How many bones are in the human body? The number most people learn in school is 206. That is the standard count for a healthy adult. But the full answer is more interesting than a single number.
Babies are born with roughly 270 to 300 bones. Some adults have as few as 206 and others have as many as 213. The count changes throughout your entire life, peaks in infancy, then drops steadily through childhood and adolescence before stabilizing in your mid-twenties. After that, the number stays the same but the bones themselves never stop changing.
How many bones are in the human body?

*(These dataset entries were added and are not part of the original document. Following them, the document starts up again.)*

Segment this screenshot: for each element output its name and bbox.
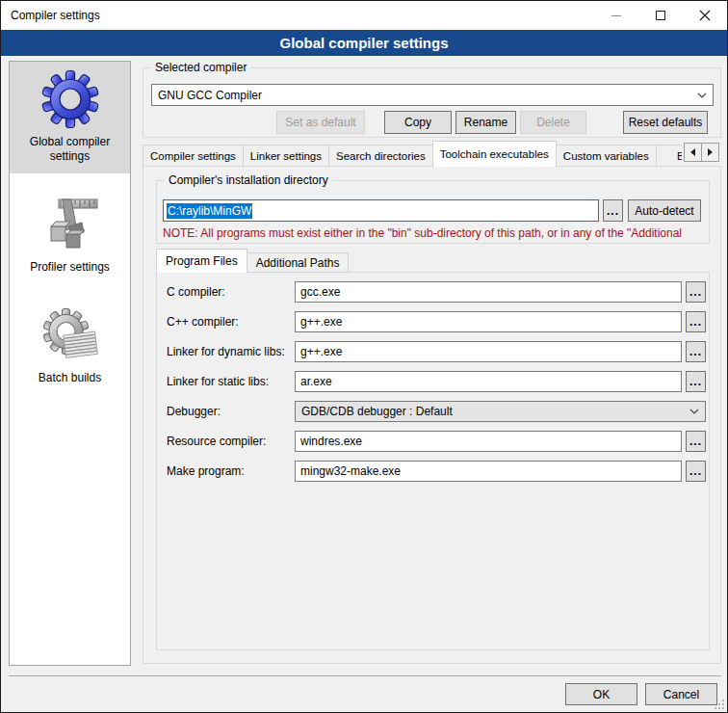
gear-documents-icon: [39, 304, 101, 366]
make-program-row: Make program: ...: [157, 461, 709, 482]
page-title: Global compiler settings: [1, 30, 727, 56]
installation-directory-input[interactable]: C:\raylib\MinGW: [163, 199, 599, 222]
dynamic-linker-label: Linker for dynamic libs:: [167, 345, 285, 358]
titlebar: Compiler settings: [1, 1, 727, 30]
cpp-compiler-browse-button[interactable]: ...: [686, 311, 706, 332]
debugger-select-value: GDB/CDB debugger : Default: [296, 405, 684, 418]
program-files-page: C compiler: ... C++ compiler: ... Linker…: [156, 272, 710, 650]
installation-directory-group-label: Compiler's installation directory: [165, 173, 332, 188]
make-program-browse-button[interactable]: ...: [686, 461, 706, 482]
cpp-compiler-row: C++ compiler: ...: [157, 311, 709, 332]
sidebar-item-batch-builds[interactable]: Batch builds: [10, 298, 130, 395]
delete-button[interactable]: Delete: [520, 111, 586, 134]
auto-detect-button[interactable]: Auto-detect: [628, 199, 701, 222]
chevron-down-icon: [691, 92, 713, 98]
ok-button[interactable]: OK: [565, 683, 637, 705]
arrow-left-icon: [690, 148, 695, 156]
debugger-label: Debugger:: [167, 405, 221, 418]
sidebar-item-label: Global compiler settings: [13, 135, 127, 164]
debugger-row: Debugger: GDB/CDB debugger : Default: [157, 401, 709, 422]
sidebar-item-label: Batch builds: [13, 371, 127, 385]
reset-defaults-button[interactable]: Reset defaults: [623, 111, 708, 134]
window-title: Compiler settings: [11, 1, 100, 30]
c-compiler-label: C compiler:: [167, 285, 225, 299]
copy-button[interactable]: Copy: [384, 111, 452, 134]
tab-additional-paths[interactable]: Additional Paths: [247, 252, 350, 273]
caption-buttons: [594, 1, 727, 30]
make-program-input[interactable]: [295, 461, 682, 482]
settings-category-list: Global compiler settings: [9, 61, 131, 666]
debugger-select[interactable]: GDB/CDB debugger : Default: [295, 401, 706, 422]
dynamic-linker-input[interactable]: [295, 341, 682, 362]
caliper-icon: [39, 194, 101, 255]
tab-linker-settings[interactable]: Linker settings: [243, 145, 329, 167]
make-program-label: Make program:: [167, 464, 245, 478]
minimize-button[interactable]: [594, 1, 638, 30]
resource-compiler-label: Resource compiler:: [167, 435, 266, 448]
arrow-right-icon: [708, 148, 713, 156]
tab-scroll-buttons: [685, 143, 719, 162]
resize-grip[interactable]: [715, 700, 724, 709]
installation-directory-group: Compiler's installation directory C:\ray…: [156, 180, 710, 244]
compiler-settings-dialog: Compiler settings Global compiler settin…: [0, 0, 728, 713]
maximize-button[interactable]: [638, 1, 683, 30]
tab-toolchain-executables[interactable]: Toolchain executables: [432, 141, 557, 167]
static-linker-row: Linker for static libs: ...: [157, 371, 709, 392]
cpp-compiler-label: C++ compiler:: [167, 315, 239, 329]
cancel-button[interactable]: Cancel: [645, 683, 717, 705]
cpp-compiler-input[interactable]: [295, 311, 682, 332]
page-title-text: Global compiler settings: [279, 35, 448, 51]
tab-build-options-clipped[interactable]: Build: [656, 145, 682, 167]
c-compiler-browse-button[interactable]: ...: [686, 281, 706, 303]
tab-custom-variables[interactable]: Custom variables: [556, 145, 657, 167]
settings-tab-bar: Compiler settings Linker settings Search…: [143, 141, 682, 167]
installation-directory-value: C:\raylib\MinGW: [167, 203, 252, 219]
footer-divider: [9, 675, 721, 676]
tab-scroll-left-button[interactable]: [684, 143, 702, 162]
selected-compiler-group: Selected compiler GNU GCC Compiler Set a…: [143, 67, 721, 138]
close-icon: [699, 10, 711, 21]
maximize-icon: [656, 11, 665, 20]
sidebar-item-global-compiler-settings[interactable]: Global compiler settings: [10, 62, 130, 173]
tab-scroll-right-button[interactable]: [701, 143, 719, 162]
sidebar-item-label: Profiler settings: [13, 260, 127, 275]
selected-compiler-group-label: Selected compiler: [151, 61, 250, 75]
blue-gear-icon: [39, 68, 101, 130]
resource-compiler-browse-button[interactable]: ...: [686, 431, 706, 452]
dynamic-linker-row: Linker for dynamic libs: ...: [157, 341, 709, 362]
installation-directory-note: NOTE: All programs must exist either in …: [163, 226, 708, 240]
static-linker-input[interactable]: [295, 371, 682, 392]
chevron-down-icon: [684, 409, 705, 414]
c-compiler-row: C compiler: ...: [157, 281, 709, 303]
compiler-select-value: GNU GCC Compiler: [152, 89, 691, 102]
tab-program-files[interactable]: Program Files: [156, 249, 247, 273]
sidebar-item-profiler-settings[interactable]: Profiler settings: [10, 187, 130, 284]
dynamic-linker-browse-button[interactable]: ...: [686, 341, 706, 362]
static-linker-browse-button[interactable]: ...: [686, 371, 706, 392]
resource-compiler-row: Resource compiler: ...: [157, 431, 709, 452]
tab-search-directories[interactable]: Search directories: [328, 145, 433, 167]
minimize-icon: [611, 15, 621, 16]
tab-compiler-settings[interactable]: Compiler settings: [143, 145, 244, 167]
installation-directory-browse-button[interactable]: ...: [603, 199, 623, 222]
close-button[interactable]: [683, 1, 727, 30]
resource-compiler-input[interactable]: [295, 431, 682, 452]
static-linker-label: Linker for static libs:: [167, 375, 269, 388]
set-as-default-button[interactable]: Set as default: [276, 111, 365, 134]
toolchain-executables-page: Compiler's installation directory C:\ray…: [143, 166, 721, 664]
program-files-tab-bar: Program Files Additional Paths: [156, 249, 348, 273]
c-compiler-input[interactable]: [295, 281, 682, 303]
rename-button[interactable]: Rename: [455, 111, 516, 134]
compiler-select[interactable]: GNU GCC Compiler: [151, 84, 714, 106]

Adults typically have 206 bones. Newborns have between 270 and 300. The difference exists because many of the separate bones you are born with gradually fuse into single larger bones as you grow. By your mid-twenties, fusion is complete and you carry the same 206 bones for the rest of your life.

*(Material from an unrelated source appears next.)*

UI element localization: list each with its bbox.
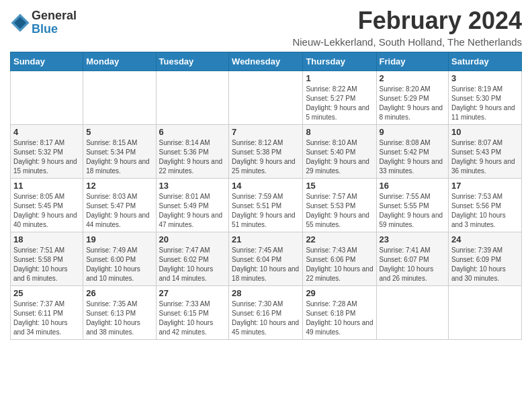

Your skeleton does far more than hold you upright. It produces 2 million red blood cells every second inside your bone marrow, stores most of the calcium your body needs to function, protects every major organ, and continuously rebuilds itself in response to the forces you place on it. The bones inside you right now are not the same bones you had ten years ago. The skeleton replaces approximately 10 percent of its tissue every year, giving you a new skeleton roughly every decade.

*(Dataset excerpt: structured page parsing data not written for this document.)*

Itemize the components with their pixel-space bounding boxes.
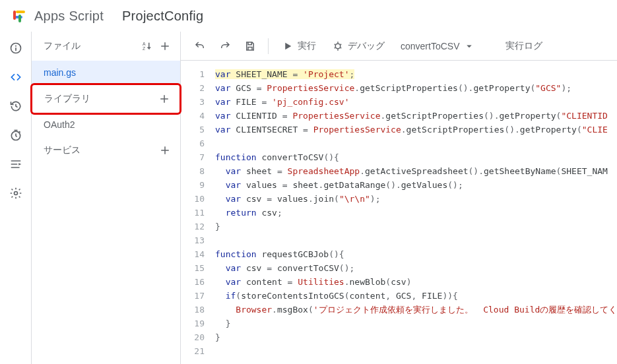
libraries-label: ライブラリ bbox=[44, 93, 90, 105]
function-select[interactable]: convertToCSV bbox=[394, 36, 482, 56]
run-label: 実行 bbox=[298, 40, 316, 52]
function-name: convertToCSV bbox=[401, 41, 459, 51]
svg-point-4 bbox=[14, 192, 17, 195]
toolbar-separator bbox=[268, 38, 269, 54]
file-item-main[interactable]: main.gs bbox=[32, 61, 180, 84]
line-gutter: 123456789101112131415161718192021 bbox=[181, 61, 212, 364]
brand-name: Apps Script bbox=[34, 9, 104, 24]
library-item-oauth2[interactable]: OAuth2 bbox=[32, 113, 180, 136]
callout-highlight: ライブラリ bbox=[30, 83, 181, 115]
editor-icon[interactable] bbox=[9, 70, 23, 84]
add-service-icon[interactable] bbox=[159, 144, 171, 156]
apps-script-logo bbox=[11, 8, 26, 24]
libraries-header: ライブラリ bbox=[32, 85, 179, 113]
project-name: ProjectConfig bbox=[122, 9, 203, 24]
sort-icon[interactable]: AZ bbox=[141, 40, 152, 52]
files-label: ファイル bbox=[44, 40, 81, 52]
editor-toolbar: 実行 デバッグ convertToCSV 実行ログ bbox=[181, 32, 617, 61]
history-icon[interactable] bbox=[9, 99, 23, 113]
svg-point-1 bbox=[15, 46, 16, 47]
save-button[interactable] bbox=[239, 36, 261, 56]
nav-rail bbox=[0, 32, 32, 364]
editor-pane: 実行 デバッグ convertToCSV 実行ログ 12345678910111… bbox=[181, 32, 617, 364]
settings-icon[interactable] bbox=[9, 186, 23, 200]
svg-point-7 bbox=[335, 44, 341, 49]
svg-text:A: A bbox=[143, 42, 146, 46]
triggers-icon[interactable] bbox=[9, 128, 23, 142]
redo-button[interactable] bbox=[214, 36, 236, 56]
files-header: ファイル AZ bbox=[32, 32, 180, 61]
overview-icon[interactable] bbox=[9, 41, 23, 55]
debug-label: デバッグ bbox=[348, 40, 385, 52]
svg-rect-2 bbox=[15, 47, 16, 51]
code-editor[interactable]: 123456789101112131415161718192021 var SH… bbox=[181, 61, 617, 364]
code-content[interactable]: var SHEET_NAME = 'Project';var GCS = Pro… bbox=[212, 61, 617, 364]
execution-log-button[interactable]: 実行ログ bbox=[499, 36, 549, 56]
services-label: サービス bbox=[44, 144, 81, 156]
undo-button[interactable] bbox=[189, 36, 211, 56]
debug-button[interactable]: デバッグ bbox=[325, 36, 391, 56]
services-header: サービス bbox=[32, 136, 180, 165]
add-library-icon[interactable] bbox=[158, 93, 170, 105]
executions-icon[interactable] bbox=[9, 157, 23, 171]
app-header: Apps Script ProjectConfig bbox=[0, 0, 617, 32]
add-file-icon[interactable] bbox=[159, 40, 171, 52]
sidebar: ファイル AZ main.gs ライブラリ OAuth2 サービス bbox=[32, 32, 181, 364]
run-button[interactable]: 実行 bbox=[275, 36, 323, 56]
svg-text:Z: Z bbox=[143, 46, 145, 51]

How Many Bones Are in the Human Body: The Direct Answer
The standard adult count is 206 bones. Johns Hopkins Medicine breaks this down precisely: 80 bones form the axial skeleton, which includes the skull, spine, sternum, and ribs, and 126 bones form the appendicular skeleton, which includes the arms, shoulders, wrists, hands, legs, hips, ankles, and feet.
That count of 206 does not include teeth, which are not classified as bones, and does not include sesamoid bones, which are small bones embedded within tendons rather than connected to the main skeleton. The most well-known sesamoid bone is the patella, the kneecap, which is actually included in the 206 count. Other smaller sesamoid bones in the hands and feet are not.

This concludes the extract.